You could argue that operator[] should not allow a non pointer on the LHS, and you would probably right, but as it stands now, it is just syntactic sugar for operator+ and just dereferencing the while expression.
understanding pointer dereferencing and its meaning is no different than understanding lazy evaluation and strict evaluation in terms of difficulty. I would argue that lazy and strict is easier a concept to understand.
The reason a lot of people think that haskell's lazy/strict behaviour is quirky is only because they are not familiar with functional programming concepts.
Nobody bats an eye when an article talks about cache lines and how you organize data in a multi-dimensional array (zig-zagging one way is faster than the alternative). But this info is just as difficult to have learnt, 'cept that as a seasoned C programmer, you would've likely to have encountered this already.
>understanding pointer dereferencing and its meaning is no different than understanding lazy evaluation and strict evaluation in terms of difficulty. I would argue that lazy and strict is easier a concept to understand.

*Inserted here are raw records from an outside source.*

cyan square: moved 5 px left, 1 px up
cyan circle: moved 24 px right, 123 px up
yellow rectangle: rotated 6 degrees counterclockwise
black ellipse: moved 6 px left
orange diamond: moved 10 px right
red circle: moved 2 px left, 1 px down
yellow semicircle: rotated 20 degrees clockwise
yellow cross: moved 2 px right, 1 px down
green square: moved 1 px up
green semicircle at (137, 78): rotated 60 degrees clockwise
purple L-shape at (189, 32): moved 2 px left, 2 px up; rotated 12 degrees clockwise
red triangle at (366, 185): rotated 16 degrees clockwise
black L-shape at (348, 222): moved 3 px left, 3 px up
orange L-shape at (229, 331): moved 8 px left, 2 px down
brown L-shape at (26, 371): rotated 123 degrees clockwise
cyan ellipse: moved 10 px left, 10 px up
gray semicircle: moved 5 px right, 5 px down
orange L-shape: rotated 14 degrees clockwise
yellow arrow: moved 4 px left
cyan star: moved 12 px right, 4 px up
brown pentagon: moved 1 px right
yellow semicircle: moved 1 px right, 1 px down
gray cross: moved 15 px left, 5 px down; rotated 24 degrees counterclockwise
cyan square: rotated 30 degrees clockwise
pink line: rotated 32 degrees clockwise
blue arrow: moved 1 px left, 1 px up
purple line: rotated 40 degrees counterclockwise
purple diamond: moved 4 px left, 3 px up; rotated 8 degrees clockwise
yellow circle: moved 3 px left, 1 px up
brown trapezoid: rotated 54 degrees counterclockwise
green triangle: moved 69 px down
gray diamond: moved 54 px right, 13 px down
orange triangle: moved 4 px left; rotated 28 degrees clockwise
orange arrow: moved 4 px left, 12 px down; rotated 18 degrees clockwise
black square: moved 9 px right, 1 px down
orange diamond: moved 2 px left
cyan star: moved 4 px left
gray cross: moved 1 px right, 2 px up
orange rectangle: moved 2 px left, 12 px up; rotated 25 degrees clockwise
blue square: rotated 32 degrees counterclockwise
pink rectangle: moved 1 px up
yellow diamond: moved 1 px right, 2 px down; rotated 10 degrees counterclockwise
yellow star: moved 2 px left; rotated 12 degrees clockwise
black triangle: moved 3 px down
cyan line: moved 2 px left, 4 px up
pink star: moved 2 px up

Not even close. Pointer and dereference are something we do all the time in the real world (e.g. a pointer is like the semantic between word and thing) and can have easy to understand examples (the classic storage box with holds a value, and the pointer being the number of the box, etc). Still tons of programmers can't get their head around them...
Lazy/strict is far more challenging, and whereas pointers have no mystery after understanding the basic mechanism, telling how a lazy program behaves and spends memory etc is nigh impossible above a certain complexity -- heck, this is a common lament of seasoned Haskell programmers.
>Nobody bats an eye when an article talks about cache lines and how you organize data in a multi-dimensional array (zig-zagging one way is faster than the alternative).
Many bat an eye. Heck, many not even get pointers, much less cache lines, and optimal access/sharing patterns...
> Nobody bats an eye when an article talks about cache lines and how you organize data in a multi-dimensional array
the vast majority of programmers won't have any idea about any of that. Arguably (not by me BTW) they don't need.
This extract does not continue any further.